Could someone please explain why the theories above are right/wrong?

## 2 Answers

First, the time of flight of light is irrelevant to time dilation (due to uniform relative motion) so I understand why this is confusing to you.

The essential nature of time dilation due to uniform relative motion is that, relative to Einstein, the clock is moving (with speed $$v \lt c$$) and so, Einstein must use two, spatially separated and synchronized clocks, at rest with respect to him, to observe the elapsed time according to the tower clock.

Initially, the tower clock is (instantaneously) co-located with the first of Einstein's clocks and it records the current time as well as the time given by the tower clock.

Some time later, the tower clock is (instantaneously) co-located with the second of Einstein's clocks and it records the current time as well as the time given by the tower clock.

Now, Einstein computes the elapsed time, as found by his two clocks, by subtracting the second clock's recorded times from the first clock's recorded times.

He finds that the elapsed time calculated for the tower clock is less than the elapsed time as calculated on his two spatially separated, synchronized clocks.

This is time dilation - moving clocks run slow. Note that time of flight of light is not involved here since the readings on the tower clock are made with (instantaneously) co-located clocks.

What is crucial to understand is that, according to the tower clock, Einstein's clocks are not synchronized (relativity of simultaneity) and this is why someone in the tower clock observes Einstein's clocks to run slow.

Something to keep in mind here is that time dilation is not because it takes longer for light to reach your eyes while moving faster (if this was the case then you could have time contraction too, depending on what direction you were traveling relative to what you are looking at).$$^*$$

It does not make sense to try to move to a frame moving at the speed of light. First, we cannot get anything with mass to move at the speed of light relative to us. This would be impossible.
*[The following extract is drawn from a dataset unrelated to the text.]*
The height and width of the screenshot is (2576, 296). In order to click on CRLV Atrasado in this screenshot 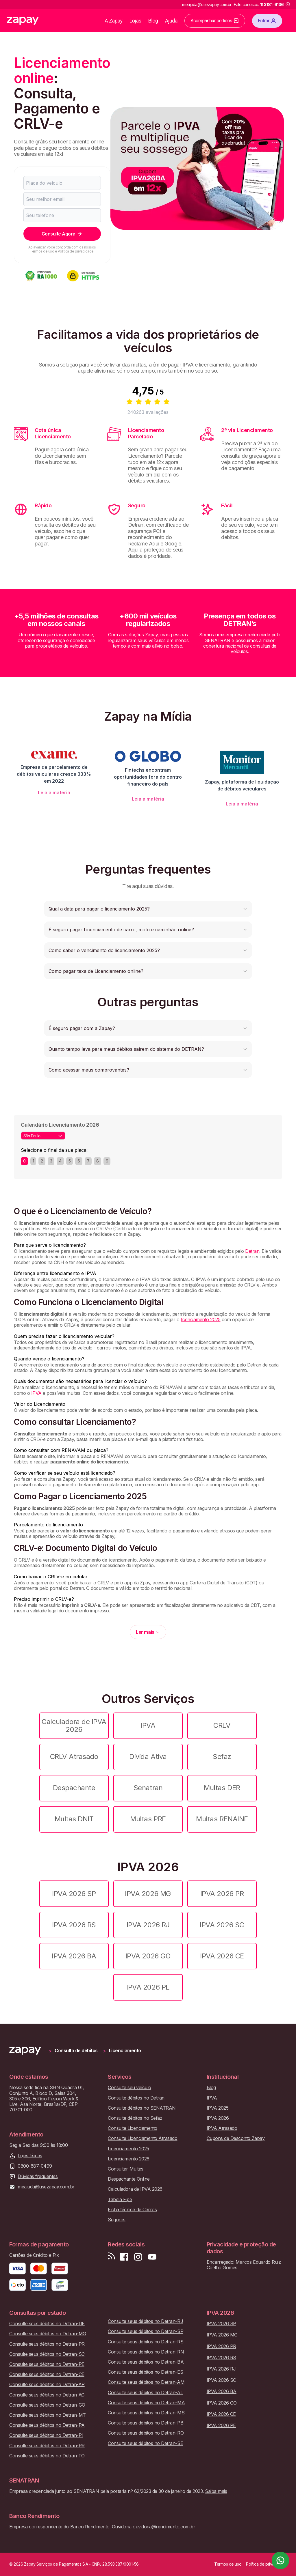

Even then, trying to move to a frame of reference moving the speed of light relative to something else does not work. The equations for SR break down at light speed.

The best you can do in this situation is just replace people saying "moving at light speed" with "approaching light speed" or "moving near the speed of light". Then you can think about what happens as your relative velocity approaches the speed of light. In this case you are on the right track. Due to time dilation, the closer you get to light speed the slower time for things moving relative to you will appear. However, you will still see light moving at the same speed regardless due to the effects of this time dilation as well as length contraction.

$$^*$$

The light reflected from the clock before he achieves light speed, will be the last he sees of the clock's original state, hence, to him, the hands of the clock will appear still, while actually they still will be moving.

This statement is somewhat misguided even if we use the language of moving "near" the speed of light as I mention above. It seems to suggest that there is a "true" frame of reference where the clock hands are actually moving "normal", but someone on the train is moving relative to this "true" frame of reference, so they do not see what is actually going on.

This is not the case. The whole point of SR is that, in an inertial frame of reference, we cannot perform any type of experiment to know if we are moving. All inertial reference frames are on equal footing. So there is no "actually the clock is ticking away at some rate". The slower ticking clock as seen by someone on the train is just as legitimate as someone standing next to the clock watching it tick "normally".